EXERCISE INSTRUCTIONS —
Once you find the line containing "Roto Grip Hyped Up" in the data below, copy it and each following line exactly, up to and including the line containing "The store is", and nothing else.

Transcribed page contents
☆ ☆ ☆ ☆ ☆ ☆ ☆

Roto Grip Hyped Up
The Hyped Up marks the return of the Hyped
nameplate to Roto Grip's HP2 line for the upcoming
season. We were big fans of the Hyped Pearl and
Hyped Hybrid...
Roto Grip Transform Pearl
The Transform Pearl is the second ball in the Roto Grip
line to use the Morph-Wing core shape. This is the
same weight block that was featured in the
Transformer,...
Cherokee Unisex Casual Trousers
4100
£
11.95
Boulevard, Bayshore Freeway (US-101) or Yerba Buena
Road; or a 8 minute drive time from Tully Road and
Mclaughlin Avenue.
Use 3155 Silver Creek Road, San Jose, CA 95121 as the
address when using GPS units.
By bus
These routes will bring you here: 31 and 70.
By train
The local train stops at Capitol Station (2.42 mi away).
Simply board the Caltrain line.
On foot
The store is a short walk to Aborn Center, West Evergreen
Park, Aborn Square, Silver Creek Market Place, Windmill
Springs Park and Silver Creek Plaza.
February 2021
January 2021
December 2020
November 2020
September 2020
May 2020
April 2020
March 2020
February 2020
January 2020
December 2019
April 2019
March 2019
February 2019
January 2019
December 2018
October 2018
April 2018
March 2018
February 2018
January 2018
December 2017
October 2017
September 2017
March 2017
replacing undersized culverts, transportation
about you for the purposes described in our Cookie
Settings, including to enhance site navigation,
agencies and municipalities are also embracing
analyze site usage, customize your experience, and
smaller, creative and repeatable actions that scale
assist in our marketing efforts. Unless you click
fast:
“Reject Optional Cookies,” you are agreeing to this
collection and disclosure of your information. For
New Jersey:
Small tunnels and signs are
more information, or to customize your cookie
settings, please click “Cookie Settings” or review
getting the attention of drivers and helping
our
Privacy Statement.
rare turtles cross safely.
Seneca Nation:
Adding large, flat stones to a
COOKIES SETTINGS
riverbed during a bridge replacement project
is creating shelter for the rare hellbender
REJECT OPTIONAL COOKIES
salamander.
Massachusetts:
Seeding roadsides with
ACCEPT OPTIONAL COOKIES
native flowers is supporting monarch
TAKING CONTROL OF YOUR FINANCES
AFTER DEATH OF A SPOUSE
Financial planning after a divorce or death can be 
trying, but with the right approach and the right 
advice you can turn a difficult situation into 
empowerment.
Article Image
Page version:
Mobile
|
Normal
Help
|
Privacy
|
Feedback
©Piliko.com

☆ ☆ ☆ ☆ ☆ ☆ ☆

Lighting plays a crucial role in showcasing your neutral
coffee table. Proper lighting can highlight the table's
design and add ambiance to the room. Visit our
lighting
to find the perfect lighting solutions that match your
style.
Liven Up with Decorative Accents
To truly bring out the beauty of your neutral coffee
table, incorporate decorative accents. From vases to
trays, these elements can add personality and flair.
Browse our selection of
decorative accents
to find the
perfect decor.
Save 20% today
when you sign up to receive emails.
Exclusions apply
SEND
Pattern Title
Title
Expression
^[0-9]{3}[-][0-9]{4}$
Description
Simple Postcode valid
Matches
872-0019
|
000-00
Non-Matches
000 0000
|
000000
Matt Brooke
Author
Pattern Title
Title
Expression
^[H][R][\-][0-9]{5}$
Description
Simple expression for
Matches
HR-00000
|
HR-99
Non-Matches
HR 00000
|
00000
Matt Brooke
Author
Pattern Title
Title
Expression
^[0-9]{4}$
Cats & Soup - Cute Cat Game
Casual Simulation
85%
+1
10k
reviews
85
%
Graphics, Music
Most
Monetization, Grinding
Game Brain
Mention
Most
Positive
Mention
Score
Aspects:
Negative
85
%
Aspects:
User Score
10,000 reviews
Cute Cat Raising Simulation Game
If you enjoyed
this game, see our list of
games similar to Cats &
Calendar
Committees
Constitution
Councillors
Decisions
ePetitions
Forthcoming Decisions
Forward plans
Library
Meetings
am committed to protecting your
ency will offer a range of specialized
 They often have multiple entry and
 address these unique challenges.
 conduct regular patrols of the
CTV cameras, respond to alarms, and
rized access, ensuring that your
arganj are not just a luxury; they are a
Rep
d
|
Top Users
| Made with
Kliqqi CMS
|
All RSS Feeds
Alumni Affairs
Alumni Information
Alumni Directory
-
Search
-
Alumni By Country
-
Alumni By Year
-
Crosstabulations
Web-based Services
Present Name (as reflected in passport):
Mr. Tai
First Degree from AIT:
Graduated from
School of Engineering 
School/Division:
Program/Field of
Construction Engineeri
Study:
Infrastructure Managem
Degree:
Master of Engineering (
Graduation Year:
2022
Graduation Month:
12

☆ ☆ ☆ ☆ ☆ ☆ ☆

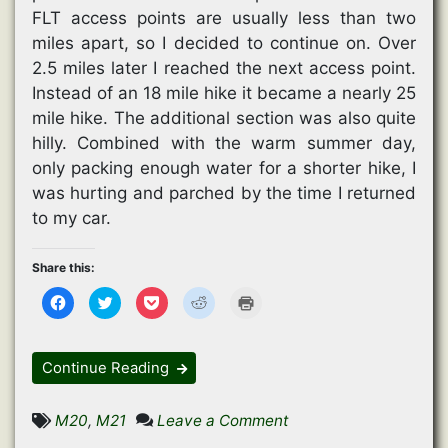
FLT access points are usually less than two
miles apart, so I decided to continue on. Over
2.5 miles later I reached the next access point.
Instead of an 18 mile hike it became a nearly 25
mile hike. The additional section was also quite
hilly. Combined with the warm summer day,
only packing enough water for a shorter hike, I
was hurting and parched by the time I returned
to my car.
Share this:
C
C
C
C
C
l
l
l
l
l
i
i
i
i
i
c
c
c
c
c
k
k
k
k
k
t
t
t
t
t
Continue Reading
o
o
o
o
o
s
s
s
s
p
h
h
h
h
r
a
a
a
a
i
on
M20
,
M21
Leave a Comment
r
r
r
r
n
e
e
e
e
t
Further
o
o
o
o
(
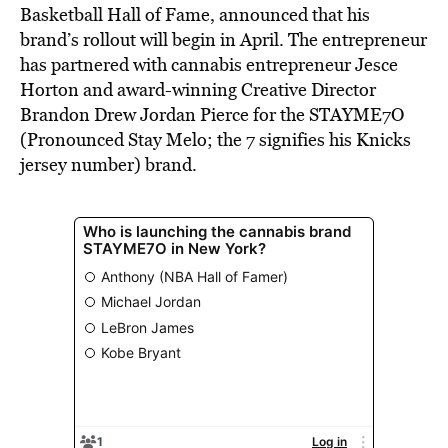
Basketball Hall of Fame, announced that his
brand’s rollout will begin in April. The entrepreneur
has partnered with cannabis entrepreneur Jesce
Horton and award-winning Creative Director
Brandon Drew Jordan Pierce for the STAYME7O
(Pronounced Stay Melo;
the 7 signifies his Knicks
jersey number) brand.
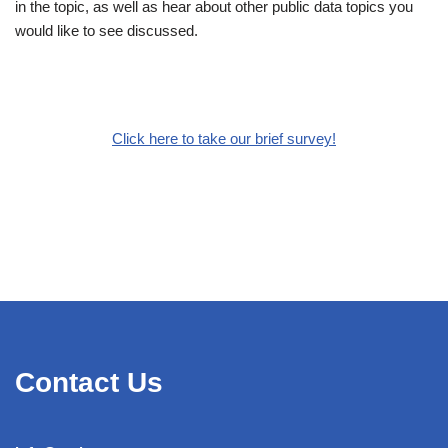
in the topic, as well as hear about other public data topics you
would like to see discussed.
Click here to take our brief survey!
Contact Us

☆ ☆ ☆ ☆ ☆ ☆ ☆

EXERCISE OUTPUT —
Roto Grip Hyped Up
The Hyped Up marks the return of the Hyped
nameplate to Roto Grip's HP2 line for the upcoming
season. We were big fans of the Hyped Pearl and
Hyped Hybrid...
Roto Grip Transform Pearl
The Transform Pearl is the second ball in the Roto Grip
line to use the Morph-Wing core shape. This is the
same weight block that was featured in the
Transformer,...
Cherokee Unisex Casual Trousers
4100
£
11.95
Boulevard, Bayshore Freeway (US-101) or Yerba Buena
Road; or a 8 minute drive time from Tully Road and
Mclaughlin Avenue.
Use 3155 Silver Creek Road, San Jose, CA 95121 as the
address when using GPS units.
By bus
These routes will bring you here: 31 and 70.
By train
The local train stops at Capitol Station (2.42 mi away).
Simply board the Caltrain line.
On foot
The store is a short walk to Aborn Center, West Evergreen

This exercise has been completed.